この言葉のあとには「先意承問」と続きます。相手の気持ちを先に察して、その望みを受け取り、自分が満たしてあげるという意味です。
 「和顔愛語 先意承問」とは、和やかな顔と思いやりの言葉で人に接して相手の気持ちをいたわり、先に相手の気持ちを察して望みをかなえてあげるということになります。
 大正時代に79歳で永平寺六十七世貫首となられた北野元峰という禅師がおられました。
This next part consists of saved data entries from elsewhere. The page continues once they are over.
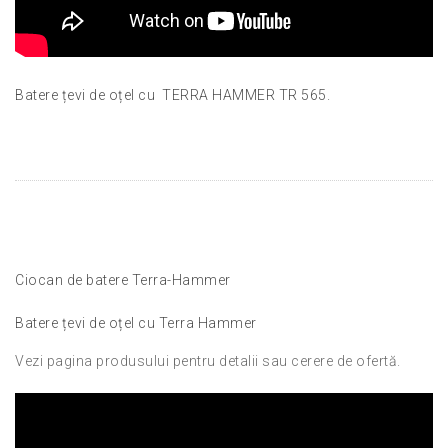
Batere țevi de oțel cu TERRA HAMMER TR 565.
Ciocan de batere Terra-Hammer
Batere țevi de oțel cu Terra Hammer
Vezi pagina produsului pentru detalii sau cerere de ofertă.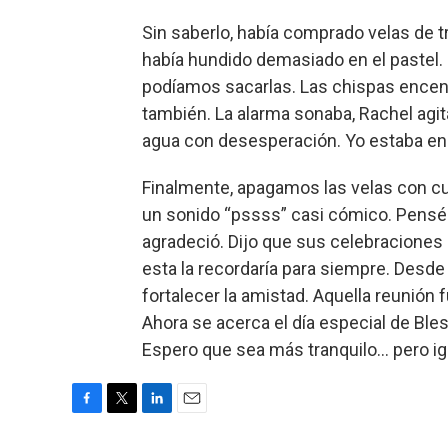
Sin saberlo, había comprado velas de 
había hundido demasiado en el pastel.
podíamos sacarlas. Las chispas encend
también. La alarma sonaba, Rachel agit
agua con desesperación. Yo estaba en p
Finalmente, apagamos las velas con c
un sonido “pssss” casi cómico. Pensé 
agradeció. Dijo que sus celebracione
esta la recordaría para siempre. Desd
fortalecer la amistad. Aquella reunión
Ahora se acerca el día especial de Bl
Espero que sea más tranquilo… pero igu
F
T
L
E
a
w
i
m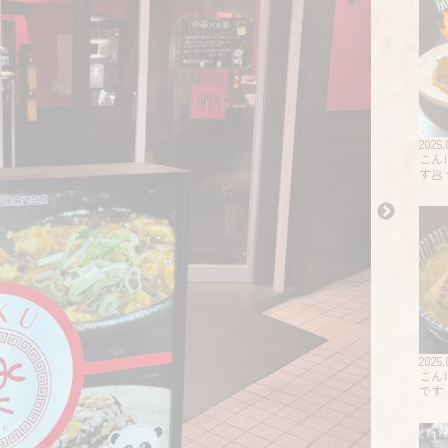
2025.
こん
す
2025.
こん
です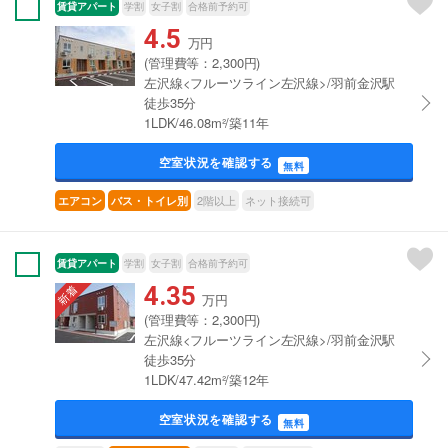
賃貸アパート
学割
女子割
合格前予約可
4.5
万円
(管理費等：2,300円)
左沢線<フルーツライン左沢線>/羽前金沢駅
徒歩35分
1LDK/46.08m²/築11年
空室状況を確認する
無料
2階以上
ネット接続可
エアコン
バス・トイレ別
賃貸アパート
学割
女子割
合格前予約可
4.35
万円
(管理費等：2,300円)
左沢線<フルーツライン左沢線>/羽前金沢駅
徒歩35分
1LDK/47.42m²/築12年
空室状況を確認する
無料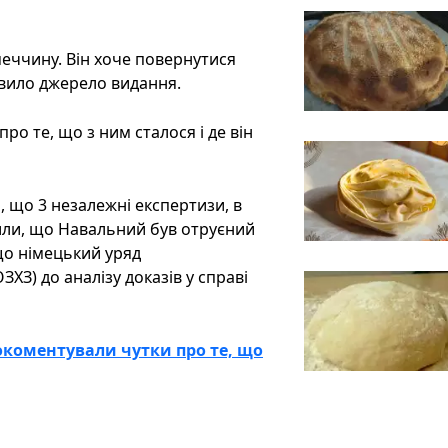
імеччину. Він хоче повернутися
аявило джерело видання.
о те, що з ним сталося і де він
 що 3 незалежні експертизи, в
рдили, що Навальний був отруєний
що німецький уряд
ЗХЗ) до аналізу доказів у справі
окоментували чутки про те, що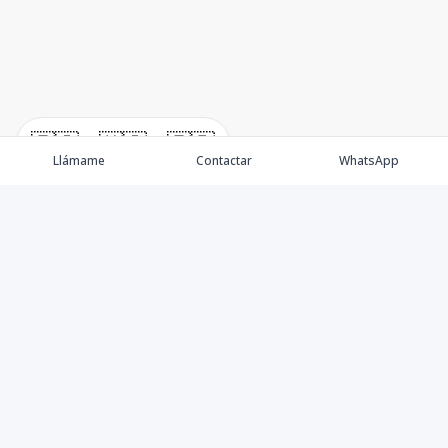
🇪🇸
🇺🇸
🇫🇷
Llámame
Contactar
WhatsApp
Agentes
Propiedades
Blog
Politicas de Privacidad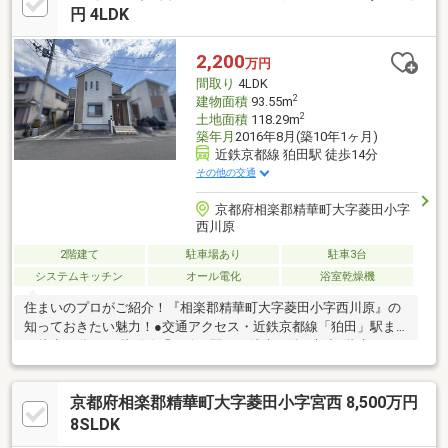
円 4LDK
2,200
万円
間取り
4LDK
2
建物面積
93.55m
2
土地面積
118.29m
築年月
2016年8月(築10年1ヶ月)
近鉄京都線 狛田駅 徒歩14分
その他の交通
京都府相楽郡精華町大字菱田小字
西川原
2階建て
駐車場あり
駐車3台
システムキッチン
オール電化
浴室乾燥機
住まいのプロがご紹介！『相楽郡精華町大字菱田小字西川原』の
知っておきたい魅力！●交通アクセス・近鉄京都線「狛田」駅ま
で徒歩14分・JR片町線「下狛」駅まで徒歩15分●木造2階建の
「4LDK」。●和室1部屋＋洋室3部屋が配置されています。●全居
室、南東側の窓より採光が可能です。●キッチンは、IHクッキング
京都府相楽郡精華町大字菱田小字宮西 8,500万円
ヒーター・食器洗乾燥機搭載。●トイレは各階に設置有。●和室・
各洋室・1階ホールに、収納スペース有。●各洋室は、いずれも6
8SLDK
帖以上の広さです。●南東側に、2ヶ所のバルコニーが設けられて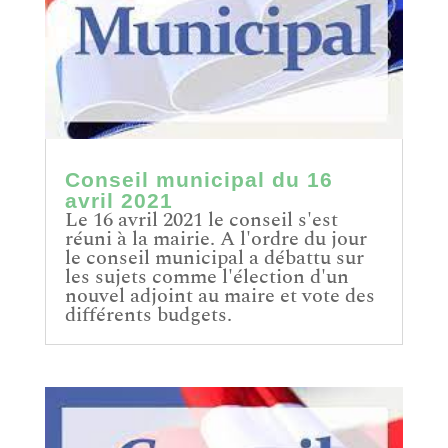
Conseil municipal du 16
avril 2021
Le 16 avril 2021 le conseil s'est
réuni à la mairie. A l'ordre du jour
le conseil municipal a débattu sur
les sujets comme l'élection d'un
nouvel adjoint au maire et vote des
différents budgets.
 この方が若いときに母親が病気になったので、家に帰って看病しました。
 幸いにして病気がなおりましたので、再び永平寺で修行に励むことになり、明日は永平寺に帰るというとき、北野禅師は母に向かって次のようにいいました。
 「母ちゃん、俺、一生懸命に修行するよ。もし修行がものにならなくて偉い坊さんになれなかったら、もう二度とこの家のしきいをまたがないから」。
 そうすると母は「馬鹿なことをいうもんではない!」と激怒するのです。
 「もし、おまえが、えらい坊さんになったら、みながチヤホヤしてくれるから、家に帰ってくることはない。しかし、ダメな坊主にしかなれず皆から後ろ指を指されることになったら、その時こそ、この家に帰ってこい。戸は開けておく。母ちゃんは待ってるからな」と言ったというのです。
 「思いやりのある言葉」とはこういうものです。底抜けに自分のことをどこまでも肯定してくれる言葉、「あなたがいるだけでいいのだ」という言葉のことです。
 北野禅師は死ぬまでこの言葉を忘れなかったといいます。